Zachariah, in Congo, aveva 12 anni quando i soldati di un gruppo armato hanno circondato la sua scuola situata in una zona rurale del Nord-Kivu e lo hanno condotto assieme a molti altri compagni nella foresta. Dei compagni di scuola dice: «La maggior parte sono morti». Dopo la smobilitazione, è tornato al suo villaggio natale per ritrovare i genitori e le sorelle che non aveva più rivisto, ma sei settimane dopo, uomini fedeli al generale Laurent Nkunda, indagato alla Corte penale internazionale, lo hanno cercato a casa sua: «Mi hanno chiesto l’attestato di uscita dalle forze armate, l’hanno strappato e mi hanno picchiato. Hanno accusato mio padre di ospitare un disertore e l’hanno fatto cadere a terra. Poi hanno saccheggiato la casa, mi hanno legato e mi hanno portato via. Quando sono arrivato al loro campo, ero talmente impaurito che li ho implorati di prendermi a lavorare con loro». Una notte, Zachariah è riuscito a scappare e ora si è rifugiato in un Centro di transito e orientamento.

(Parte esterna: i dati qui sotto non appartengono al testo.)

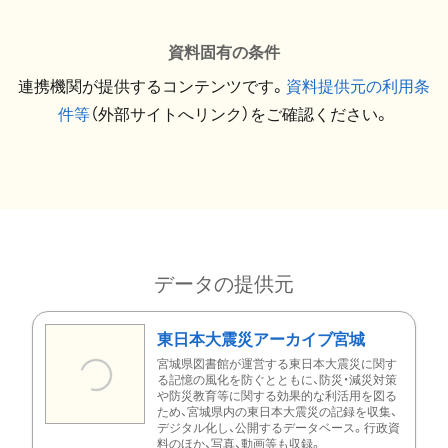
資料固有の条件
連携機関が提供するコンテンツです。
資料提供元の利用条
件等
（外部サイトへリンク）をご確認ください。
データの提供元
東日本大震災アーカイブ宮城
宮城県図書館が運営する東日本大震災に関す
る記憶の風化を防ぐとともに、防災・減災対策
や防災教育等に関する効果的な利活用を図る
ため、宮城県内の東日本大震災の記録を収集、
デジタル化し、公開するデータベース。行政資
料のほか、写真、動画等も収録。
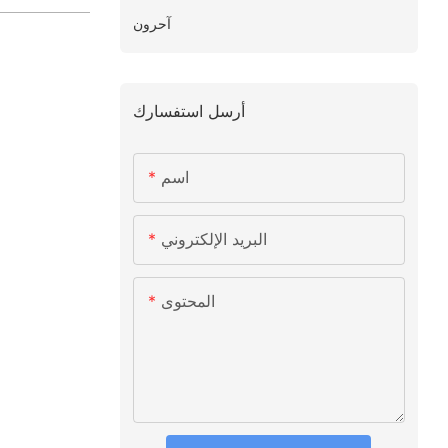
آحرون
أرسل استفسارك
اسم
البريد الإلكتروني
المحتوى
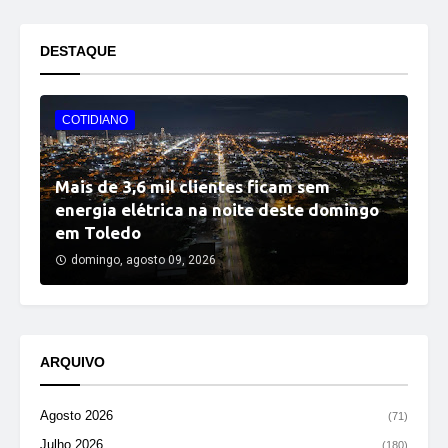
DESTAQUE
COTIDIANO
Mais de 3,6 mil clientes ficam sem
energia elétrica na noite deste domingo
em Toledo
domingo, agosto 09, 2026
ARQUIVO
Agosto 2026
(71)
Julho 2026
(180)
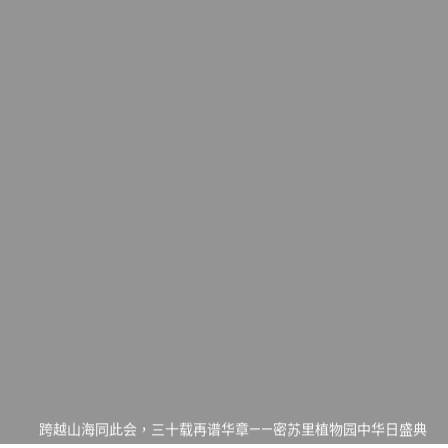
一晃三十年，初夏又相逢。中华日，等你来赴约 —— 密苏里植物
园“中华日三十周年特别报道（五）
筝声与琴韵交汇：刘励(Li Statler)与钢琴家Darek演绎一场古筝
与钢琴的精彩对话
跨越山海同此会，三十载再谱华章——密苏里植物园中华日盛典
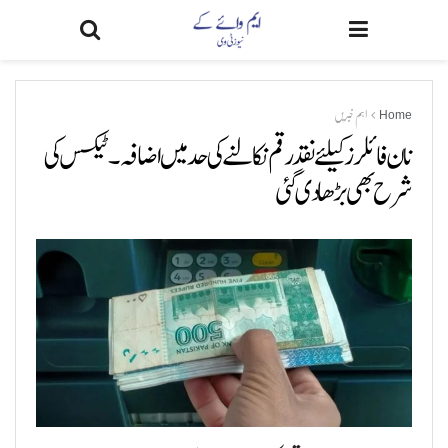
Home
اہم خبریں
نان فائلرز کیلئے نقد رقم نکالنے کی حد میں اضافہ۔ ٹیکس کی
شرح بھی بڑھا دی گئی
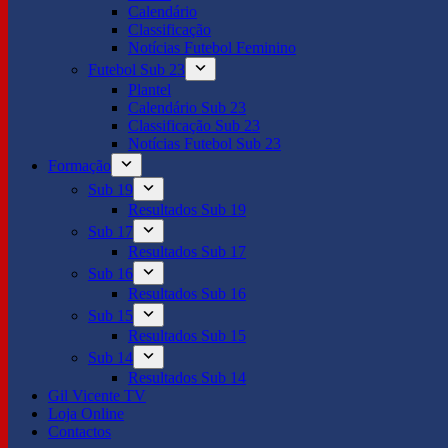
Calendário
Classificação
Notícias Futebol Feminino
Futebol Sub 23
Plantel
Calendário Sub 23
Classificação Sub 23
Notícias Futebol Sub 23
Formação
Sub 19
Resultados Sub 19
Sub 17
Resultados Sub 17
Sub 16
Resultados Sub 16
Sub 15
Resultados Sub 15
Sub 14
Resultados Sub 14
Gil Vicente TV
Loja Online
Contactos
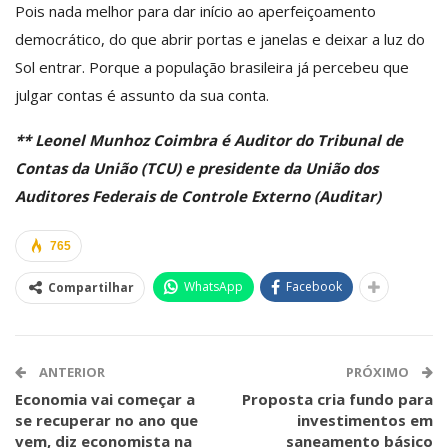
Pois nada melhor para dar início ao aperfeiçoamento
democrático, do que abrir portas e janelas e deixar a luz do
Sol entrar. Porque a população brasileira já percebeu que
julgar contas é assunto da sua conta.
** Leonel Munhoz Coimbra é Auditor do Tribunal de
Contas da União (TCU) e presidente da União dos
Auditores Federais de Controle Externo (Auditar)
765
WhatsApp
Facebook
Compartilhar
ANTERIOR
PRÓXIMO
Economia vai começar a
Proposta cria fundo para
se recuperar no ano que
investimentos em
vem, diz economista na
saneamento básico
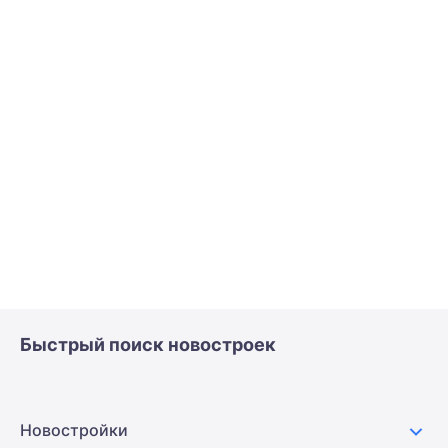
Быстрый поиск новостроек
Новостройки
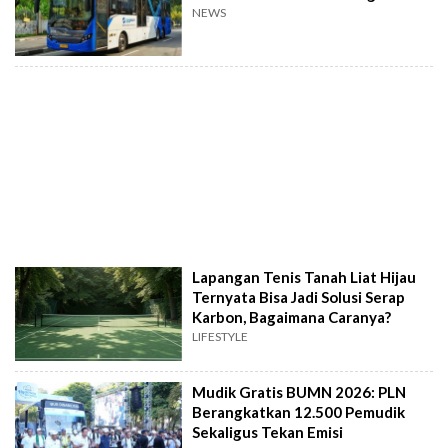
NEWS
Lapangan Tenis Tanah Liat Hijau
Ternyata Bisa Jadi Solusi Serap
Karbon, Bagaimana Caranya?
LIFESTYLE
Mudik Gratis BUMN 2026: PLN
Berangkatkan 12.500 Pemudik
Sekaligus Tekan Emisi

Ci sono invece dei ragazzi che aderiscono come volontari, per sopravvivere, perché c’è di mezzo la fame o il bisogno di protezione. Sempre in Congo, per esempio, nel ’97 quasi 5 mila adolescenti hanno aderito all’invito di arruolarsi, fatto attraverso la radio: erano per la maggior parte “ragazzi di strada”. In alcuni casi, ciò che spinge i ragazzi a chiedere la divisa è il desiderio di ritrovare un’identità o la volontà di rivalsa. Il desiderio di vendetta li spinge ad imbracciare un fucile o un machete per scaricare il dolore nella violenza quando, fatto ricorrente nelle guerre etniche, hanno visto i propri genitori o parenti subire violenze da parte del gruppo opposto.
Particolarmente esposte alla violazione dei diritti sono le bambine e le ragazze, spesso rimaste orfane di entrambi i genitori, uccisi durante i combattimenti, o rapite durante le incursioni dei gruppi di ribelli. Una volta arruolate, vengono ridotte in schiavitù e costrette a soddisfare i desideri, anche sessuali, dei combattenti. Il rischio di contrarre l’Hiv ed altre malattie sessualmente trasmissibili è molto elevato, così come le probabilità di restare incinta. Quando queste ragazze riescono a rientrare nei programmi di disarmo e riabilitazione, ci sono delle difficoltà aggiuntive: devono affrontare il severo giudizio della loro comunità d’origine, che identificano i loro bambini come “figli dei ribelli” e tendono a stigmatizzarle e ad attribuire alle stesse ragazze la colpa di quanto loro accaduto.